Why Your Therapists Aren’t Your Enemy

Why Your Therapists Aren’t Your Enemy

We often want to blame others for the bad things that happen in our lives. For addicts, they often learn to think their therapist is their enemy and working against them. The truth is therapists are there to help an addict in any way they can to overcome their addiction. Although the situation is not ideal, the therapist will use the resources they have available to them to help in any way possible.

Why You Shouldn’t View Your Therapist as Your Enemy

Although seeking treatment for an addiction is not an ideal situation, it is a choice an addict can make which will greatly improve his life far beyond what he will expect. Therapists help with this process and included in the following are some reasons addicts should not view their therapist as the enemy:

  • They are there to help you
  • They have no hidden agenda
  • They are not the reason you’re there to see them

It is important to understand that the therapist’s role is to help you overcome and understand your addiction. It is also likely the therapist will uncover the truth behind the addiction as well as tell the addict things he does not want to hear, even though he knows the truth. Therapists have no hidden agendas and are there to help an addict, without expecting anything in return.
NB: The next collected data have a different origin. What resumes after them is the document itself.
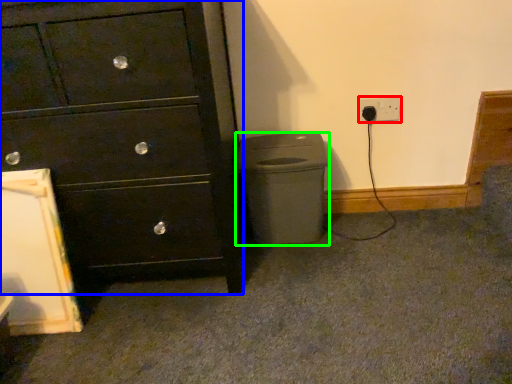 Question: Considering the real-world distances, which object is farthest from power plugs and sockets (highlighted by a red box)? chest of drawers (highlighted by a blue box) or waste container (highlighted by a green box)?

Choices:
 (A) chest of drawers
 (B) waste container

Answer: (A) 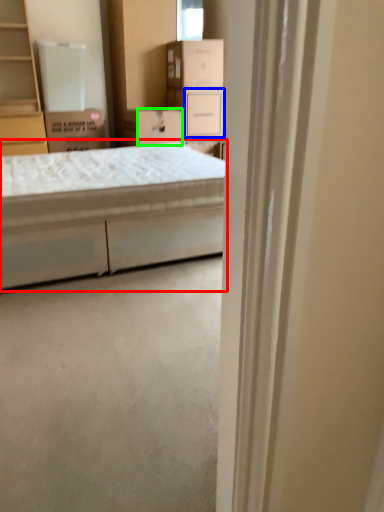 Question: Estimate the real-world distances between objects in this image. Which object is farther from bed (highlighted by a red box), storage box (highlighted by a blue box) or storage box (highlighted by a green box)?

Choices:
 (A) storage box
 (B) storage box

Answer: (A) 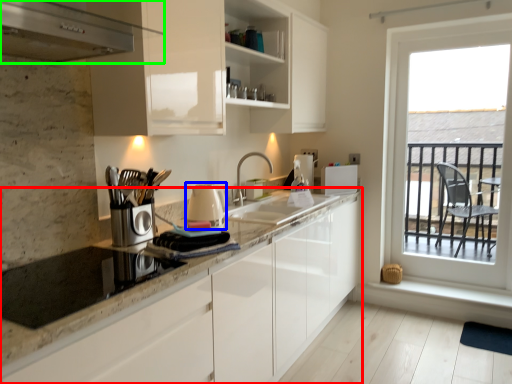 Question: Based on their relative distances, which object is farther from countertop (highlighted by a red box)? Choose from appliance (highlighted by a blue box) and kitchen appliance (highlighted by a green box).

Choices:
 (A) appliance
 (B) kitchen appliance

Answer: (B) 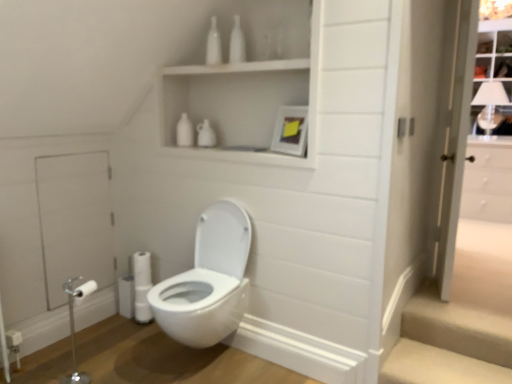 Question: Considering the positions of white glossy toilet at center and white glossy bottle at upper center, marked as the second toiletry in a right-to-left arrangement, in the image, is white glossy toilet at center taller or shorter than white glossy bottle at upper center, marked as the second toiletry in a right-to-left arrangement,?

Choices:
 (A) short
 (B) tall

Answer: (B)

Question: From the image's perspective, is white glossy toilet at center above or below white glossy bottle at upper center, placed as the 1th toiletry when sorted from left to right?

Choices:
 (A) above
 (B) below

Answer: (B)

Question: Which object is positioned closest to the white glossy door at right?

Choices:
 (A) beige carpeted stairs at lower right
 (B) white glossy cabinet at upper center
 (C) white glass window at upper right
 (D) silver metallic toilet paper holder at lower left
 (E) white glossy toilet at center

Answer: (A)

Question: Considering the real-world distances, which object is closest to the silver metallic toilet paper holder at lower left?

Choices:
 (A) white glossy door at right
 (B) white glass window at upper right
 (C) clear glass screen door at left, the 1th screen door from the left
 (D) beige carpeted stairs at lower right
 (E) white glossy cabinet at upper center

Answer: (C) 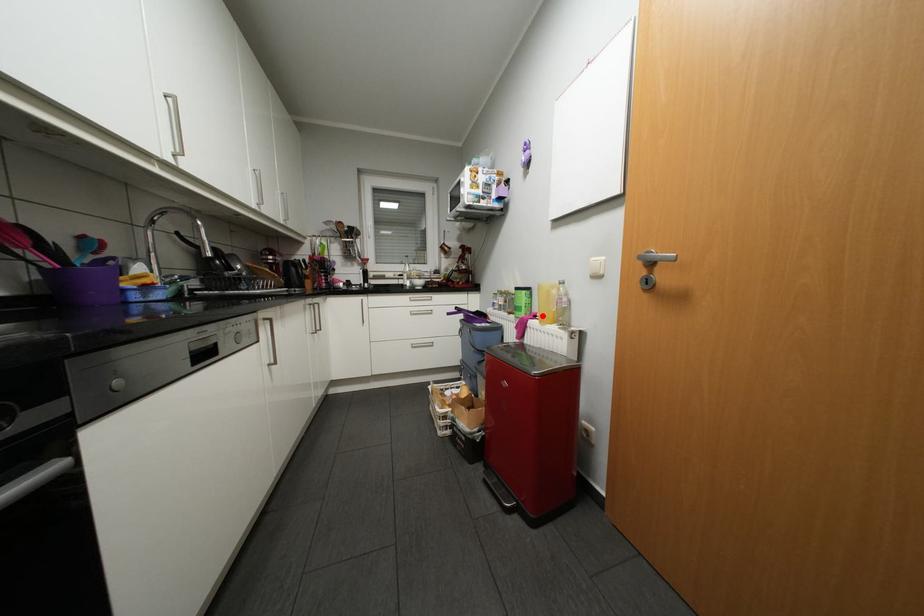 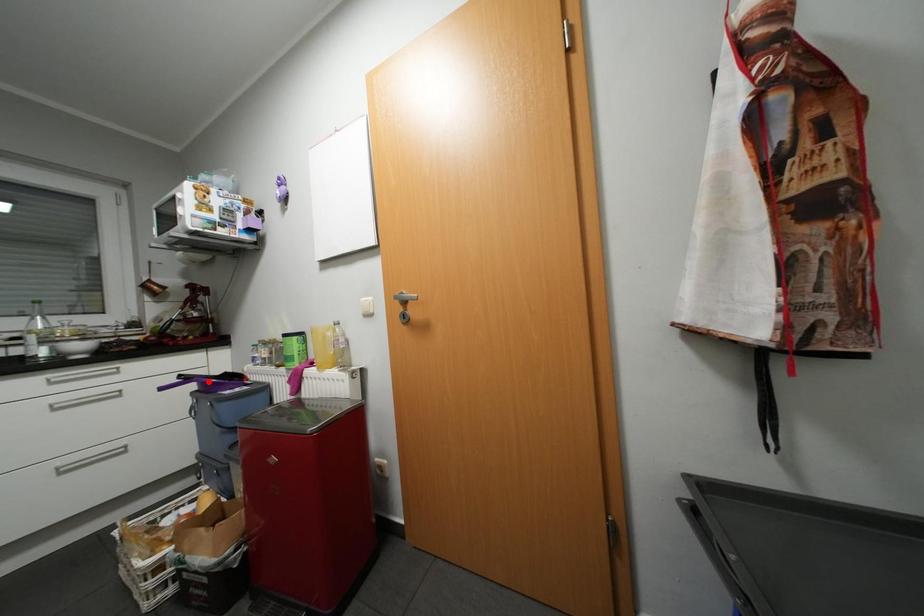 I am providing you with two images of the same scene from different viewpoints. A red point is marked on the first image and another point is marked on the second image. Are the points marked in image1 and image2 representing the same 3D position?

No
This type of relationship may be difficult for some whom have only experienced conditional relationships. Ultimately, the therapist is not the reason you are there to see them. In fact, the reason you are there is to solve the troubles they are raising.

How Can This View Affect Treatment

When we see our doctors, co-workers or even therapists as enemies it can affect the choices we make or the information we absorb from the environment in which we are around them in. Included in the following are some examples of how a negative view can affect one’s treatment:

  • Negativity toward treatment
  • Ignore the therapists suggestions
  • Drop out of treatment

Believing your therapist is your enemy will make you start to look at treatment negatively. This can not only jeopardize the therapist’s approach to treatment but can ultimately cause the addict to ignore the suggestions necessary for his recovery. Eventually, with a continuous negative outlook on treatment, the addict will more than likely drop out of treatment and continue to spiral out of control.